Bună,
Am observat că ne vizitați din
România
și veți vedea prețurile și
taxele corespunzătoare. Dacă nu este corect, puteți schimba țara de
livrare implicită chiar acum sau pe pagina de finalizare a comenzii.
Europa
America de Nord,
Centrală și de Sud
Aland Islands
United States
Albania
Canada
***
[TASK DIRECTIONS]: The final stretch of the listing, from the line containing "taxele corespunzătoare. Dacă" through its last line, both included, is to be output exactly and by itself.

[YOUR RESPONSE]:
taxele corespunzătoare. Dacă nu este corect, puteți schimba țara de
livrare implicită chiar acum sau pe pagina de finalizare a comenzii.
Europa
America de Nord,
Centrală și de Sud
Aland Islands
United States
Albania
Canada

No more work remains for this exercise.